UN Pact Weakens Small Arms Commitment

Jacob Parakilas

Missing from the final agreement of the high-level meeting of the UN General Assembly was a pledge to craft a legal instrument to implement the UN’s plan to combat the illicit trade in small arms. Earlier drafts had included such a pledge, but that provision was excised from the text before the heads of state arrived in New York Sept. 14.

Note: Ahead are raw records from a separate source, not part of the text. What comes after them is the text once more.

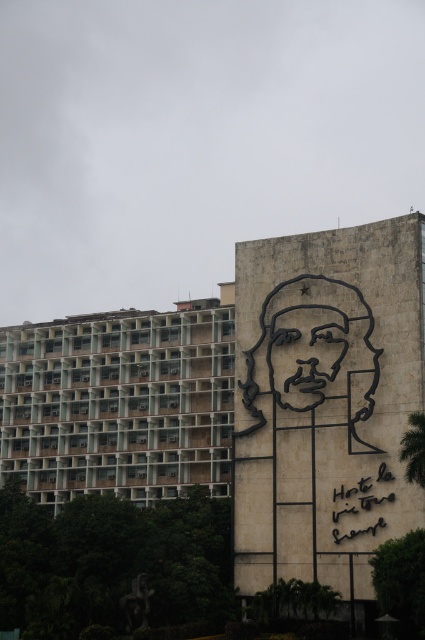 Question: Can you confirm if concrete building at left is positioned to the right of black line drawing face at center?

Choices:
 (A) no
 (B) yes

Answer: (A)

Question: Among these points, which one is farthest from the camera?

Choices:
 (A) (61, 451)
 (B) (325, 307)

Answer: (A)

Question: Which object appears closest to the camera in this image?

Choices:
 (A) black line drawing face at center
 (B) concrete building at left

Answer: (A)

Question: Which object is closer to the camera taking this photo?

Choices:
 (A) concrete building at left
 (B) black line drawing face at center

Answer: (B)

Question: In this image, where is concrete building at left located relative to black line drawing face at center?

Choices:
 (A) below
 (B) above

Answer: (A)

Question: Can you confirm if concrete building at left is wider than black line drawing face at center?

Choices:
 (A) no
 (B) yes

Answer: (B) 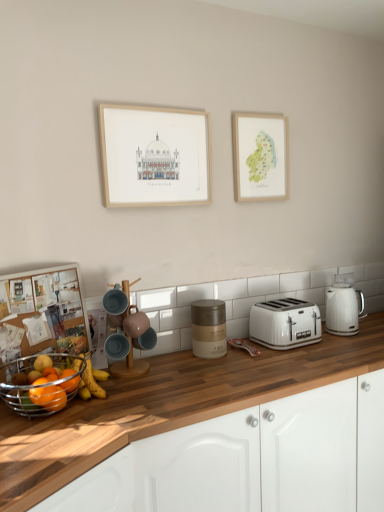 Identify the location of free space between matte gold canister at center, the 2th appliance viewed from the right, and matte ceramic coffee machine at center. (172, 362). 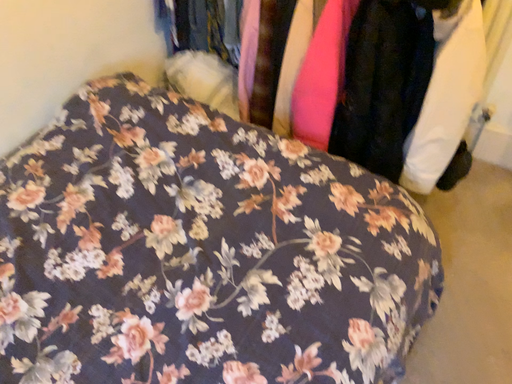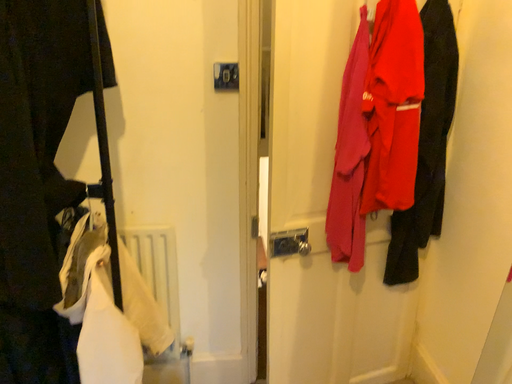 Question: How did the camera likely rotate when shooting the video?

Choices:
 (A) rotated left
 (B) rotated right

Answer: (B) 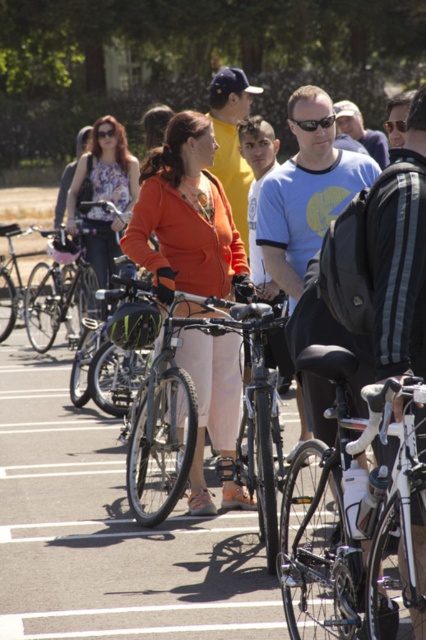 Can you confirm if shiny silver bicycle at center is smaller than shiny black bicycle at center?

Correct, shiny silver bicycle at center occupies less space than shiny black bicycle at center.

Between shiny silver bicycle at center and shiny black bicycle at center, which one appears on the left side from the viewer's perspective?

From the viewer's perspective, shiny black bicycle at center appears more on the left side.

I want to click on shiny silver bicycle at center, so click(x=348, y=513).

Which is below, shiny silver bicycle at center or green matte helmet at center?

Positioned lower is shiny silver bicycle at center.

Can you confirm if shiny silver bicycle at center is wider than green matte helmet at center?

Correct, the width of shiny silver bicycle at center exceeds that of green matte helmet at center.

Is point (367, 408) closer to camera compared to point (118, 332)?

That is True.

Where is `shiny silver bicycle at center`? This screenshot has height=640, width=426. shiny silver bicycle at center is located at coordinates (348, 513).

Which of these two, shiny black bicycle at center or green matte helmet at center, stands shorter?

Standing shorter between the two is green matte helmet at center.

Can you confirm if shiny black bicycle at center is positioned to the right of green matte helmet at center?

Indeed, shiny black bicycle at center is positioned on the right side of green matte helmet at center.

Does point (143, 282) come in front of point (118, 326)?

No.

Where is `shiny black bicycle at center`? The width and height of the screenshot is (426, 640). shiny black bicycle at center is located at coordinates (198, 419). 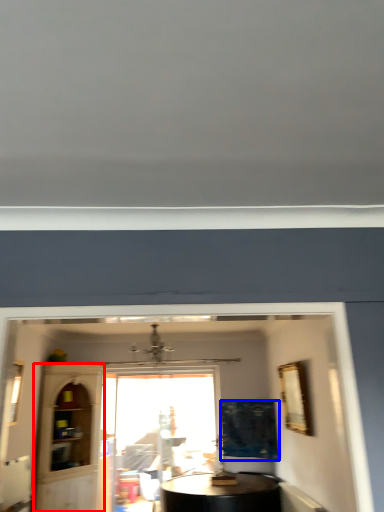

The relevant paragraph, from a draft document dated Aug. 5, read:

 

We commit to adopt and implement an international instrument to regulate the marking and tracing, illicit brokering, trade and transfer of small arms and light weapons. We also commit to implement the United Nations Plan of Action to Prevent, Combat and Eradicate the Illicit Trade in Small Arms and Light Weapons in All Its Aspects.

 

The program of action dates back to 2001 and was endorsed by the General Assembly in Resolution 56/24V but has yet to be implemented by a treaty or other international legal instrument. It sets out parameters for creating or improving national laws against the illegal manufacture or trade of light weapons, as well as guidelines to foster regional and global cooperation on various measures of small arms control, including provisions for the universal marking of weapons and ammunition.

 

A meeting of states to consider the implementation of the plan is scheduled for later this year, along with a review conference in 2006, but without the explicit pledge of support in the high-level meeting’s declaration, the feasibility of the plan is unclear. The final declaration did retain language in support of the same goal, but it is much less definitive: “We support implementation of the 2001 UN Programme of Action to Prevent, Combat, and Eradicate the Illicit Trade in Small Arms and Light Weapons in All Its Aspects.”